MM-DADM: Multimodal Drug-Aware Diffusion Model for Virtual Clinical Trials

arXiv:2502.07297v3 Announce Type: replace Abstract: High failure rates in cardiac drug development necessitate virtual clinical trials via electrocardiogram (ECG) generation to reduce risks and costs. However, existing ECG generation models struggle to balance morphological realism with pathological flexibility, fail to disentangle demographics from genuine drug effects, and are severely bottlenecked by early-phase data scarcity. To overcome these hurdles, we propose the Multimodal Drug-Aware Diffusion Model (MM-DADM), the first generative framework for generating individualized drug-induced ECGs.
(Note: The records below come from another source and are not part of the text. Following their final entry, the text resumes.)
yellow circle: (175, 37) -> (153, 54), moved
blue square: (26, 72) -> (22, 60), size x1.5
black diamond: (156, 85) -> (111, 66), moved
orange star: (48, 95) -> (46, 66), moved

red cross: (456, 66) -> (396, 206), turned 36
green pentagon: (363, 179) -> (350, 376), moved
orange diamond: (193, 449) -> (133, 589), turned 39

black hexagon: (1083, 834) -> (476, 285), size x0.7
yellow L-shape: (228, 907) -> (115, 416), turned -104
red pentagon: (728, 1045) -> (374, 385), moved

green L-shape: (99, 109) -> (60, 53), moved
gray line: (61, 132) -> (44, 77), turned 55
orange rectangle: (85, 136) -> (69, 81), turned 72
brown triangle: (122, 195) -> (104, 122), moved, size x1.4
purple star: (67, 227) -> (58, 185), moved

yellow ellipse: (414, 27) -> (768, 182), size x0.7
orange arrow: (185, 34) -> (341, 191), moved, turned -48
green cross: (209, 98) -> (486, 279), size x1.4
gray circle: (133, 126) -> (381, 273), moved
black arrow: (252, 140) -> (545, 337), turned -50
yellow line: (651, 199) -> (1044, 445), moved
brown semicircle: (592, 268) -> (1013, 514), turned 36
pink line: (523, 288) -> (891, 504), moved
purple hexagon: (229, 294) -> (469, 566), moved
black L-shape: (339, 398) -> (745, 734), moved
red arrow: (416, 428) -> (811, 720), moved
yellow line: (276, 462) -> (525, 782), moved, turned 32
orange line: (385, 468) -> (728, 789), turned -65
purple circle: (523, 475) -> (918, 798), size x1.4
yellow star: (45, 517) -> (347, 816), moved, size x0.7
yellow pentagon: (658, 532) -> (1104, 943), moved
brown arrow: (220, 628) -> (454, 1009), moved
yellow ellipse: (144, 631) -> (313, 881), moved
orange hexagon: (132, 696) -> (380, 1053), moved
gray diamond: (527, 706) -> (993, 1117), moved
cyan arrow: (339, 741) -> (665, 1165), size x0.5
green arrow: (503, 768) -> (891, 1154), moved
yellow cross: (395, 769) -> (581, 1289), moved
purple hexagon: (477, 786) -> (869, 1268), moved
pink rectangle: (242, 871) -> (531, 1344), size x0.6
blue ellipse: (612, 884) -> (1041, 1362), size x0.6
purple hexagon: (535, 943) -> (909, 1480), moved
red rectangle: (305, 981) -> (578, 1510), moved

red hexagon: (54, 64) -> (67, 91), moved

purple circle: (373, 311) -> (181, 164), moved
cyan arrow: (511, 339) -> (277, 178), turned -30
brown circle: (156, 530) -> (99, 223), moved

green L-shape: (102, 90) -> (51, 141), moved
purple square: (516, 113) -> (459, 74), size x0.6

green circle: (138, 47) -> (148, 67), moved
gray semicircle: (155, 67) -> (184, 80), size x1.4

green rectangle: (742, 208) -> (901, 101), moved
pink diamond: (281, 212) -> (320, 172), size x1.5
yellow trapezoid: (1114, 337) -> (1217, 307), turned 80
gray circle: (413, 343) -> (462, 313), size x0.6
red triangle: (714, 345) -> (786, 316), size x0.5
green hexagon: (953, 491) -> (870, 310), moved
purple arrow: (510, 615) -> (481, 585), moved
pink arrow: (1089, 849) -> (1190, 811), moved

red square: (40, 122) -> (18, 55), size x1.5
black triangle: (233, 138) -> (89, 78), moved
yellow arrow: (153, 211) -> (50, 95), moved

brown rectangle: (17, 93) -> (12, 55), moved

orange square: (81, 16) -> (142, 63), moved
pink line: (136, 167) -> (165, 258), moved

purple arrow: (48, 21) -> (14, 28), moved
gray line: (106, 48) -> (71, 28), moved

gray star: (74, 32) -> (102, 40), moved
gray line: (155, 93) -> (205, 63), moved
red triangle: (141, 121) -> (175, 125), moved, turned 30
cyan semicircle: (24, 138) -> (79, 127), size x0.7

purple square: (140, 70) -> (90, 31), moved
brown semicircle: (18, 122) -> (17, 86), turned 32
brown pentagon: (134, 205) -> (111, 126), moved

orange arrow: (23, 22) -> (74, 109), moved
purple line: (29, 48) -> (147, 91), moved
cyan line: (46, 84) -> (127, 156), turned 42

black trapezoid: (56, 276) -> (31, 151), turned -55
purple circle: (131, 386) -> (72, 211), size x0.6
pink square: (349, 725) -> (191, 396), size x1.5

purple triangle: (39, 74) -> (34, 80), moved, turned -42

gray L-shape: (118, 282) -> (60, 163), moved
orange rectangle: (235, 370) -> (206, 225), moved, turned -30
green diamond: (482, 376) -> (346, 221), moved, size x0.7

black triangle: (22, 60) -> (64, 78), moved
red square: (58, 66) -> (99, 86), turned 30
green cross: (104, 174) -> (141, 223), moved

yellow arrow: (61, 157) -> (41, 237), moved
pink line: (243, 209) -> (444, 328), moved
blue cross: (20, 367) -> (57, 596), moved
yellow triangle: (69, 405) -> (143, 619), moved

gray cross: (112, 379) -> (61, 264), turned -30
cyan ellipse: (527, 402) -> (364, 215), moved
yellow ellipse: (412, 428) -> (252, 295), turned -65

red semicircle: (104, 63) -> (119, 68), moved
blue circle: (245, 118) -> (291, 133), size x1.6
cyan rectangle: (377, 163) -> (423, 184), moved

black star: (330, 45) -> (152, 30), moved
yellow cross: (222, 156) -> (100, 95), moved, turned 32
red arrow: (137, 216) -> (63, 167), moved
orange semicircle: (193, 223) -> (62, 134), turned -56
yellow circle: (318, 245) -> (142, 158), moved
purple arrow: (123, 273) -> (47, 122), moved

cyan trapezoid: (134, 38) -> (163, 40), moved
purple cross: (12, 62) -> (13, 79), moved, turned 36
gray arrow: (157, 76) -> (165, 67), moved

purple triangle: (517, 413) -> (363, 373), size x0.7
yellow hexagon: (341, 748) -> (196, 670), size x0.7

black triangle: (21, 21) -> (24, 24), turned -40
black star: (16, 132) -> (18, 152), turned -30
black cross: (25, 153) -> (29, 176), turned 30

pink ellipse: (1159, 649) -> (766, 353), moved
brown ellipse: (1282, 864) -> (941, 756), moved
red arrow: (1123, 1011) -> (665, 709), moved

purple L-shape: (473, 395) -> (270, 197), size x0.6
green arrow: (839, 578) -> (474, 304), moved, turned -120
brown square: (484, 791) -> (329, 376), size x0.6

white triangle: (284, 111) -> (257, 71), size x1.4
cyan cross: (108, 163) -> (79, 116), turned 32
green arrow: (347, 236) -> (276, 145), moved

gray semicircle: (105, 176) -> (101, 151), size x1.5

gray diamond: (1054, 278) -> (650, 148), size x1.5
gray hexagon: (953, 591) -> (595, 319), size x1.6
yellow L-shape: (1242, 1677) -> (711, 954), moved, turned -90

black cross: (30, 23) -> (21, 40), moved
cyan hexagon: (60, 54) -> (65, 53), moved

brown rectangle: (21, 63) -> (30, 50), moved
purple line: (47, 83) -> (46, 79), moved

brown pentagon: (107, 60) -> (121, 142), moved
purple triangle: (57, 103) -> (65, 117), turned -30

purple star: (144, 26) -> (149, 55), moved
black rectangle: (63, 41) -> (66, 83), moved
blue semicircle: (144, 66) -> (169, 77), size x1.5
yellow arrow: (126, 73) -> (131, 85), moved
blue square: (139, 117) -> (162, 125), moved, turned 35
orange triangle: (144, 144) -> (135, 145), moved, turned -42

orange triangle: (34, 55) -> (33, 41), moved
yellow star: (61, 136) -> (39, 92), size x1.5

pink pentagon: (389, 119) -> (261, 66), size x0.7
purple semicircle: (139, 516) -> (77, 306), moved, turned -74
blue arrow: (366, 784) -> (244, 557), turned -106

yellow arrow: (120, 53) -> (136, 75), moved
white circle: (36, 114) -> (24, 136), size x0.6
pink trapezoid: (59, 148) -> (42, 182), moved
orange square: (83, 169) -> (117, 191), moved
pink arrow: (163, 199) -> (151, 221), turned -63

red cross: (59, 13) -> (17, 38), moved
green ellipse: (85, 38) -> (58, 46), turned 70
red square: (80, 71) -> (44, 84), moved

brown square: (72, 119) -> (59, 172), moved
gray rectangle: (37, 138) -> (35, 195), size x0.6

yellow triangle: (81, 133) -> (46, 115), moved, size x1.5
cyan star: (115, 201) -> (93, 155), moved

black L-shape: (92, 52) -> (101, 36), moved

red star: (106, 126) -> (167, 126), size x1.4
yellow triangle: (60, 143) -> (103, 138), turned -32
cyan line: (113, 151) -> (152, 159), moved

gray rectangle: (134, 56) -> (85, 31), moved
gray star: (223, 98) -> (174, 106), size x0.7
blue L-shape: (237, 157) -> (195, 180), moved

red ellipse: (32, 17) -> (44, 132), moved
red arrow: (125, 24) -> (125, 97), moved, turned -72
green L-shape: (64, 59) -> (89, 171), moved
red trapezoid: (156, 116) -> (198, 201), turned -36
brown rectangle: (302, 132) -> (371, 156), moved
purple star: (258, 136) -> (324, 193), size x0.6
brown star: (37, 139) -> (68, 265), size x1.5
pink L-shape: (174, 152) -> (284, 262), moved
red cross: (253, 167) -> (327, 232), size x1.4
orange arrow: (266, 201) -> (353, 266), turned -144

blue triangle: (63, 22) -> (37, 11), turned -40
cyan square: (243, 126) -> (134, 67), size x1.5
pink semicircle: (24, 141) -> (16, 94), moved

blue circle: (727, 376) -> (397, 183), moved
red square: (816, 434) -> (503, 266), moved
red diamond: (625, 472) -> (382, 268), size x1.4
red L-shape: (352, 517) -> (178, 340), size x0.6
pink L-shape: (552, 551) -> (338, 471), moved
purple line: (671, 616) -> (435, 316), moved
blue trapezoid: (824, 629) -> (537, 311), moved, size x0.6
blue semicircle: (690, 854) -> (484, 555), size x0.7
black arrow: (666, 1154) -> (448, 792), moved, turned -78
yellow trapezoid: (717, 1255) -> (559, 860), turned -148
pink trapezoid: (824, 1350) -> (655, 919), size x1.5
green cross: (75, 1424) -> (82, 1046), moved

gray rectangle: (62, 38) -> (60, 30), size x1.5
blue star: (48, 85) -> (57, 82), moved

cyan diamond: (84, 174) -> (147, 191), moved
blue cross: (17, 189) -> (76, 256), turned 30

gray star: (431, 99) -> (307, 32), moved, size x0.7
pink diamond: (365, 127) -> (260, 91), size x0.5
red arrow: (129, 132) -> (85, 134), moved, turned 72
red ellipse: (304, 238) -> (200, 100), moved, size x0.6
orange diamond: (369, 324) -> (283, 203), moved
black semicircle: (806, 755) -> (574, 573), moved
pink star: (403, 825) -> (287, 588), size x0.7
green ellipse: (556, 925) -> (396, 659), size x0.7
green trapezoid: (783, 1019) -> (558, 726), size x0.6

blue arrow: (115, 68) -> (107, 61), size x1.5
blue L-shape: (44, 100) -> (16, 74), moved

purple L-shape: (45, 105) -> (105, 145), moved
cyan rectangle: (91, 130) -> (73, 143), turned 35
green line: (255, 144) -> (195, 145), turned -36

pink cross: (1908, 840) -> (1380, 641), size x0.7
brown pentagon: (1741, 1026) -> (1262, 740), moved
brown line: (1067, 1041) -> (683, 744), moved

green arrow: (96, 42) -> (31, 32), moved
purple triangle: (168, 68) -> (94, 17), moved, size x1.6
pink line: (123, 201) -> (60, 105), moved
Specifically, our proposed MM-DADM integrates a Dynamic Cross-Attention (DCA) module that adaptively fuses External Physical Knowledge (EPK) to preserve morphological realism while avoiding the suppression of complex pathological nuances. To resolve feature entanglement, a Causal Feature Encoder (CFE) actively filters out demographic noise to extract pure pharmacological representations. These representations subsequently guide a Causal-Disentangled ControlNet (CDC-Net), which leverages counterfactual data augmentation to explicitly learn intrinsic pharmacological mechanisms despite limited clinical data. Extensive experiments on $9,443$ ECGs across $8$ drug regimens demonstrate that MM-DADM outperforms $10$ state-of-the-art ECG generation models, improving simulation accuracy by at least $6.13\%$ and recall by $5.89\%$, while providing highly effective data augmentation for downstream classification tasks.